Eva Mozes Kor took me to task on a spring afternoon.
She taught me something when she did.
The Holocaust survivor and I talked in March of 2018. We were on the air with filmmaker Ted Green and publisher Peggy Tierney discussing Green’s superb documentary, “Eva.”
At one of the breaks, I described Kor as one of the world’s leading voices of forgiveness and reconciliation. She shot me a look.
I asked her about it.
She told me I had said something that was “not correct.” She was a voice of forgiveness, she said, not reconciliation. They were two different things.
I pressed her: Wasn’t forgiveness a prelude to reconciliation? Wasn’t forgiveness essential to reconciliation.
Kor was polite but adamant in her response.
Forgiveness was hers and hers alone to give. It asked nothing of the Nazis who had oppressed and tortured her as a child. It gave her the means to liberate herself from the horrors she had experienced at Auschwitz, when the infamous Josef Mengele experimented on her and her twin sister, Miriam.
Forgiveness was something she could control. Something no one could take from her.

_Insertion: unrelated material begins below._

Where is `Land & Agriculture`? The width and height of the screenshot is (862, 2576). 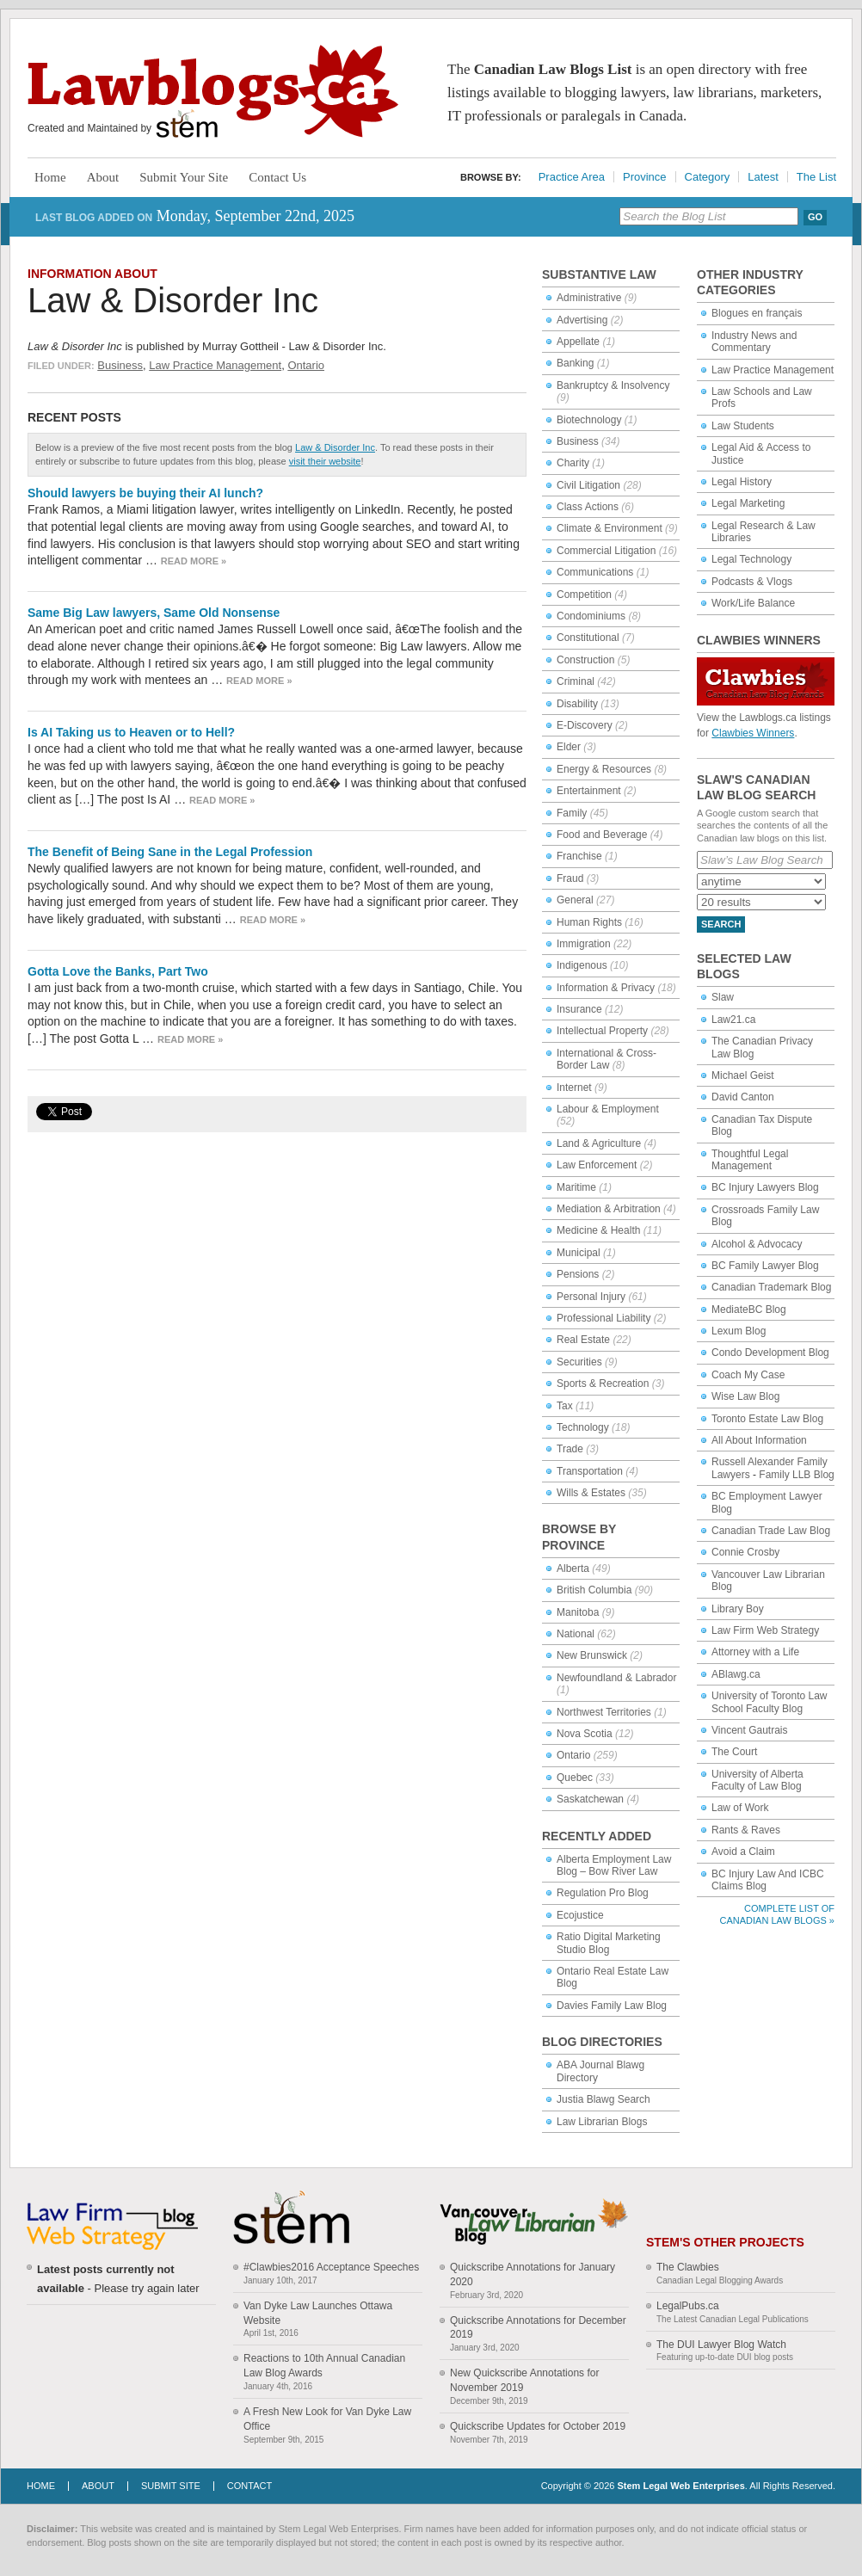 Land & Agriculture is located at coordinates (599, 1143).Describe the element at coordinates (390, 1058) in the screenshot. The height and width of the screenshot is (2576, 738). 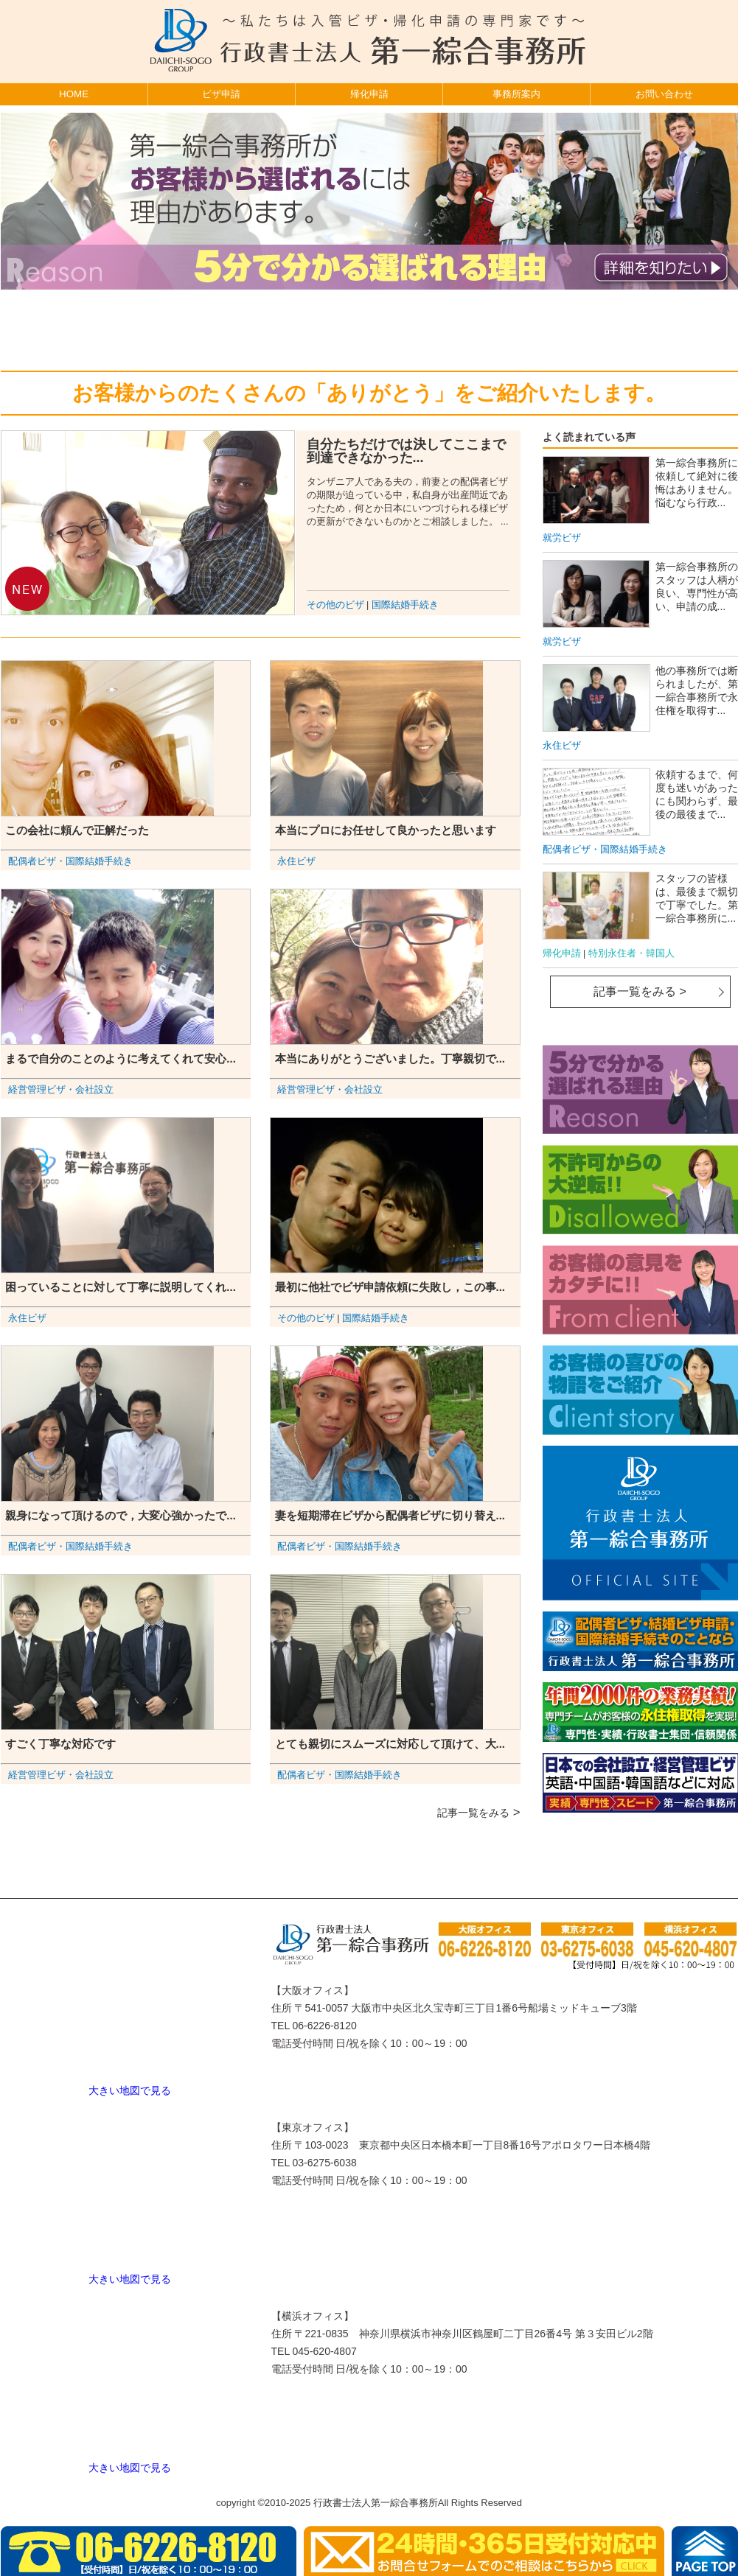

Her courteous adamance said a lot.
When Kor died July 4 in Krakow, Poland, where she was on a visit to Auschwitz, the remembrances that flowed after her passing focused on her work as a spokesperson for Holocaust survivors and as an ambassador for forgiveness.
Every word of those remembrances was true, but they didn’t tell the whole story.
The fact is that the woman had a lot of pepper in her makeup. She wouldn’t have survived if she hadn’t.
Too often, we think of forgiveness as something soft, yielding, effortless. It isn’t. Forgiving someone for a wrong done is hard, wrenching work. The greater the wrong, the harder the work.
Kor had so much to forgive.
Because at the end of her life she was such a small woman and enchanting presence — not much taller than a coffee table with a smile that was incandescent — she made it easy to think that getting past what she had endured didn’t cost her much.
But it had to have.
Stripped from her parents when she was 10 years old and then treated as a kind of twisted science project, she must have had reservoirs of pain and rage as vast as the universe. What she endured must have burned within her, with the sort of heat that can consume and scorch anything it touches.
More humane researchers these days have come up with a way to assess how early-life trauma affects children. These traumas go by one of the most misleading acronyms around. They’re called ACEs — short for adverse childhood experiences.
Kor’s ACE score would have been off the charts.
What it must have cost her not to let her suffering broil her and her life down to nothing. Many people never would have been able to escape moments that horrific, never would have been able to find either security or comfort in a world that would allow such things to happen.
But she did.
It’s no wonder asserting control over what her experience meant was so important to Kor. So much of what children depend on, what they need — the love of parents, a sense that the world has a place for them — had been ripped away from her before she would have graduated from the fifth grade.
So much had been taken from her so young, that it must have seemed essential to her to assert ownership over the things no one could take from her.
When Kor and I debated — gently, politely — the relationship between forgiveness and reconciliation some 15 months ago, she did what she’d been doing since her childhood. She was asserting that her life was her own and that no one had the right to shape or determine it for her.
Eva Kor took me to task on a spring afternoon.
She taught me something when she did.
May she rest in peace.
John Krull is director of Franklin College’s Pulliam School of Journalism and publisher of TheStatehouseFile.com, a news website powered by Franklin College journalism students.